Sein Sinnen aber und seine Reime,
übergab man den Flammen; an ihrem Scheine
tat sich der Tyrann nun ergötzen.

Von seines Kerkers kleinem Fenster
sah der Dichter die Schergen wie tolle Gespenster
den Scheiterhaufen umspringen.
Doch dann sah er auch und er konnt' es nicht fassen! -:
die Gedanken wollten sich nicht verbrennen lassen,
und taten den Flammen entrinnen.

Zwar schlug hoch die mächtige Flamme,
verbrannte sein Buch, Wort um Wort;
doch trug der dunkle Rauch
Sinn - und Gedanken auch -
entlang dem Galgenstamme
zum freien Himmel fort.

Dort versammelte sich nun das Gedachte,
verteilte sich bald, trieb ohne Ziel dahin,
bis es neuerlich fand
Ohr, Herz und Hand
eines and'ren Poeten; der lachte -
und gab sich der Eingebung hin.

Bald darauf waren all jene Worte,
die verbrennen man wollte, von neuem erwacht.
Der Tyrann aber fluchte, und auch seine Kohorte;
die geistige Freiheit jedoch hat gelacht.

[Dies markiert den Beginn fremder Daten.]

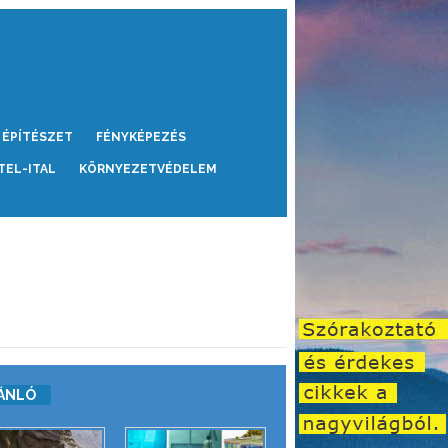
ÉPÍTÉSZET
FÉNYKÉPEZÉS
TEL-ITAL
KÖRNYEZETVÉDELEM
ÁNLÓ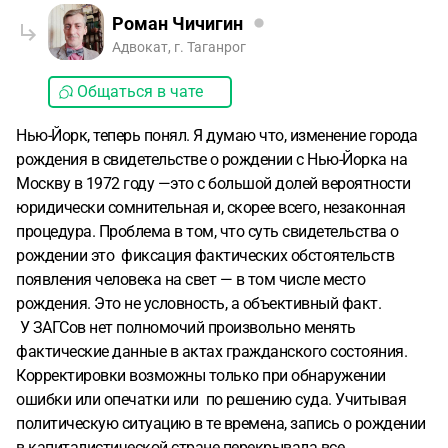
Роман Чичигин
Адвокат, г. Таганрог
Общаться в чате
Нью-Йорк, теперь понял. Я думаю что, изменение города
рождения в свидетельстве о рождении с Нью-Йорка на
Москву в 1972 году —это с большой долей вероятности
юридически сомнительная и, скорее всего, незаконная
процедура. Проблема в том, что суть свидетельства о
рождении это фиксация фактических обстоятельств
появления человека на свет — в том числе место
рождения. Это не условность, а объективный факт.
У ЗАГСов нет полномочий произвольно менять
фактические данные в актах гражданского состояния.
Корректировки возможны только при обнаружении
ошибки или опечатки или по решению суда. Учитывая
политическую ситуацию в те времена, запись о рождении
в капиталистической стране перекрывала все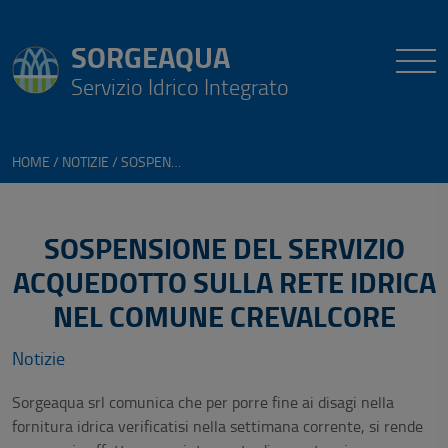
SORGEAQUA
Servizio Idrico Integrato
HOME
NOTIZIE
SOSPENSIONE DEL SERVIZIO ACQUEDOTTO SULLA RETE IDRICA NEL COMUNE CREVALCORE
SOSPENSIONE DEL SERVIZIO
ACQUEDOTTO SULLA RETE IDRICA
NEL COMUNE CREVALCORE
Notizie
Sorgeaqua srl comunica che per porre fine ai disagi nella
fornitura idrica verificatisi nella settimana corrente, si rende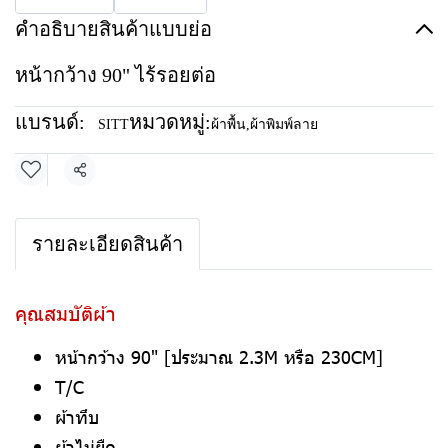
คำอธิบายสินค้าแบบย่อ
หน้ากว้าง 90" ไร้รอยต่อ
แบรนด์:
หมวดหมู่:
SITT
ผ้าพื้น
,
ผ้าพิมพ์ลาย
แชร์
รายละเอียดสินค้า
คุณสมบัติผ้า
หน้ากว้าง 90" [ประมาณ 2.3M หรือ 230CM]
T/C
ผ้าทึบ
ผ้าไม่ยืด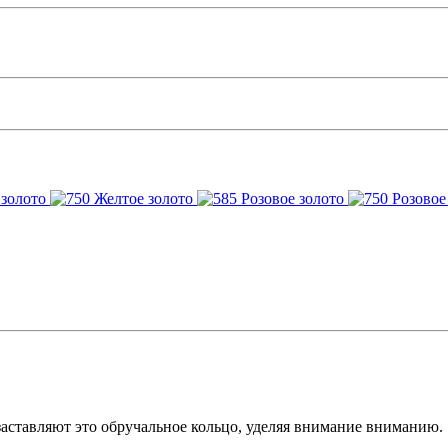
заставляют это обручальное кольцо, уделяя внимание вниманию.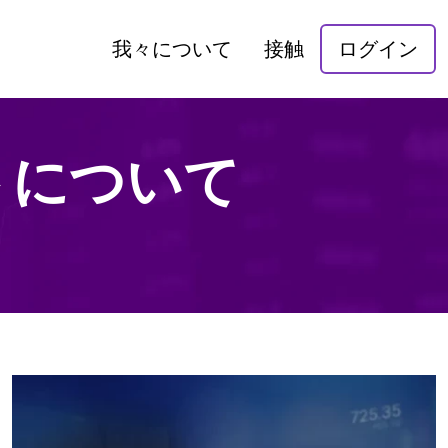
我々について
接触
ログイン
サイトについて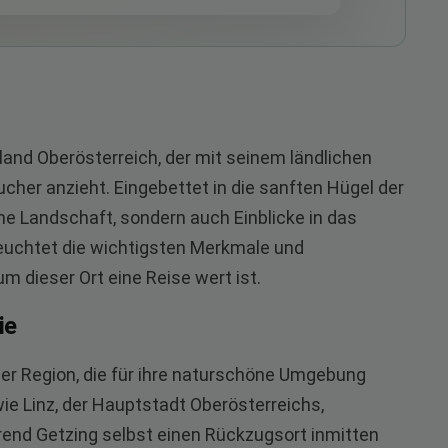
land Oberösterreich, der mit seinem ländlichen
her anzieht. Eingebettet in die sanften Hügel der
sche Landschaft, sondern auch Einblicke in das
eleuchtet die wichtigsten Merkmale und
um dieser Ort eine Reise wert ist.
ie
iner Region, die für ihre naturschöne Umgebung
ie Linz, der Hauptstadt Oberösterreichs,
hrend Getzing selbst einen Rückzugsort inmitten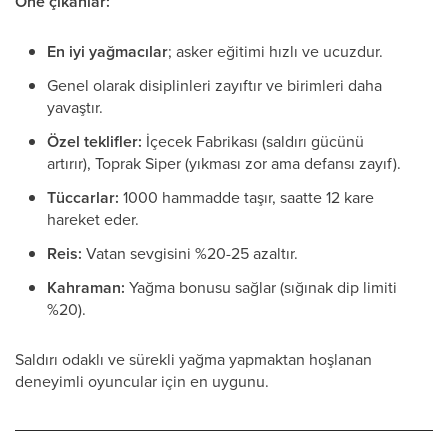
Öne çıkanlar:
En iyi yağmacılar
; asker eğitimi hızlı ve ucuzdur.
Genel olarak disiplinleri zayıftır ve birimleri daha
yavaştır.
Özel teklifler:
İçecek Fabrikası (saldırı gücünü
artırır), Toprak Siper (yıkması zor ama defansı zayıf).
Tüccarlar:
1000 hammadde taşır, saatte 12 kare
hareket eder.
Reis:
Vatan sevgisini %20-25 azaltır.
Kahraman:
Yağma bonusu sağlar (sığınak dip limiti
%20).
Saldırı odaklı ve sürekli yağma yapmaktan hoşlanan
deneyimli oyuncular için en uygunu.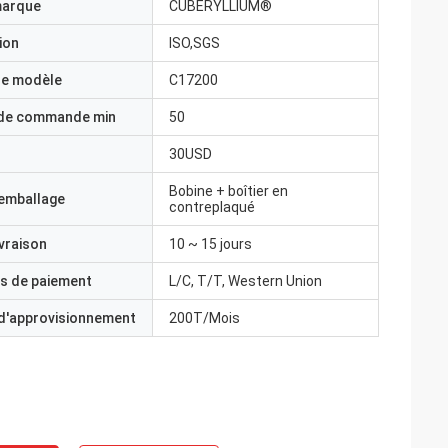
marque
CUBERYLLIUM®
ion
ISO,SGS
e modèle
C17200
 de commande min
50
30USD
Bobine + boîtier en
'emballage
contreplaqué
ivraison
10 ~ 15 jours
s de paiement
L/C, T/T, Western Union
 d'approvisionnement
200T/Mois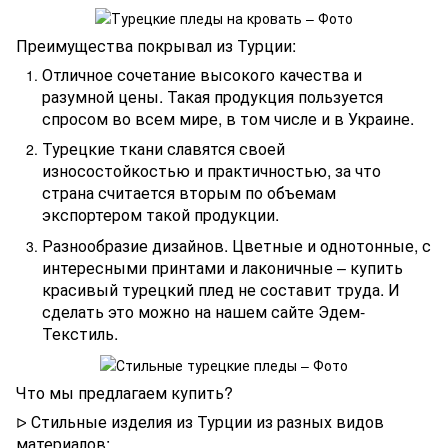
Преимущества покрывал из Турции:
Отличное сочетание высокого качества и
разумной цены. Такая продукция пользуется
спросом во всем мире, в том числе и в Украине.
Турецкие ткани славятся своей
износостойкостью и практичностью, за что
страна считается вторым по объемам
экспортером такой продукции.
Разнообразие дизайнов. Цветные и однотонные, с
интересными принтами и лаконичные – купить
красивый турецкий плед не составит труда. И
сделать это можно на нашем сайте Эдем-
Текстиль.
Что мы предлагаем купить?
Стильные изделия из Турции из разных видов
ᐅ
материалов: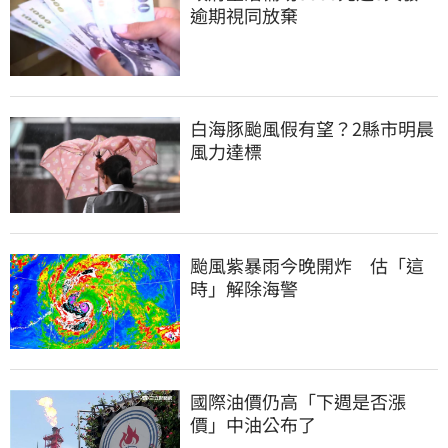
逾期視同放棄
白海豚颱風假有望？2縣市明晨
風力達標
颱風紫暴雨今晚開炸　估「這
時」解除海警
國際油價仍高「下週是否漲
價」中油公布了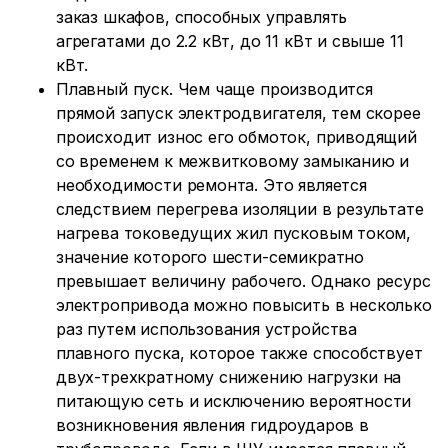
заказ шкафов, способных управлять
агрегатами до 2.2 кВт, до 11 кВт и свыше 11
кВт.
Плавный пуск. Чем чаще производится
прямой запуск электродвигателя, тем скорее
происходит износ его обмоток, приводящий
со временем к межвитковому замыканию и
необходимости ремонта. Это является
следствием перегрева изоляции в результате
нагрева токоведущих жил пусковым током,
значение которого шести-семикратно
превышает величину рабочего. Однако ресурс
электропривода можно повысить в несколько
раз путем использования устройства
плавного пуска, которое также способствует
двух-трехкратному снижению нагрузки на
питающую сеть и исключению вероятности
возникновения явления гидроударов в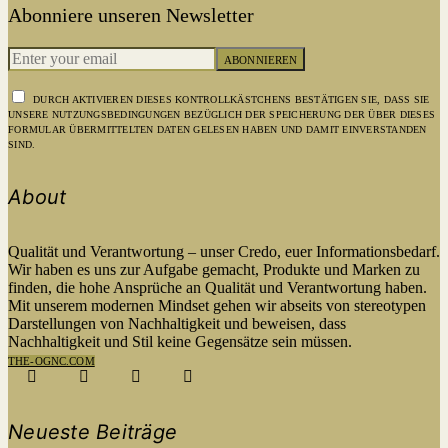
Abonniere unseren Newsletter
ABONNIEREN
DURCH AKTIVIEREN DIESES KONTROLLKÄSTCHENS BESTÄTIGEN SIE, DASS SIE
UNSERE NUTZUNGSBEDINGUNGEN BEZÜGLICH DER SPEICHERUNG DER ÜBER DIESES
FORMULAR ÜBERMITTELTEN DATEN GELESEN HABEN UND DAMIT EINVERSTANDEN
SIND.
About
Qualität und Verantwortung – unser Credo, euer Informationsbedarf.
Wir haben es uns zur Aufgabe gemacht, Produkte und Marken zu
finden, die hohe Ansprüche an Qualität und Verantwortung haben.
Mit unserem modernen Mindset gehen wir abseits von stereotypen
Darstellungen von Nachhaltigkeit und beweisen, dass
Nachhaltigkeit und Stil keine Gegensätze sein müssen.
THE-OGNC.COM
Neueste Beiträge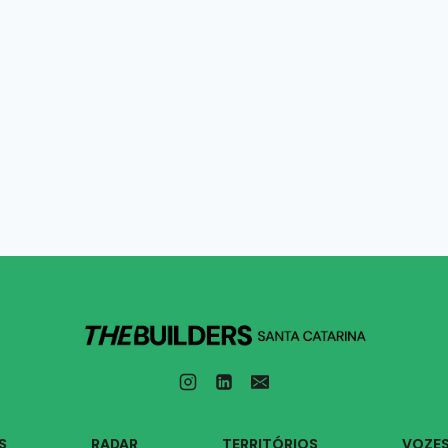
S
RADAR
TERRITÓRIOS
VOZE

Und die Moral von der Geschicht':
Bücher verbrennt Mensch, Gedanken nicht -
die sind zu frei, sie zu fassen!
Drum: Denker und Dichter dieser Welt,
verhurt wie der Plebs! den Verstand nicht für Geld:
ihr dürft denken und mahnen nicht lassen!

Beuget niemals euer Denken vor dem großen Tyrann,
ob er Bush heißt oder Schröder, ob Khomeini, ob Saddam:
wo das Un-Recht pfählt die Freiheit, ihr Poeten, klagt an!
ihr seid die Stimme des Geistes! So geht mutig voran!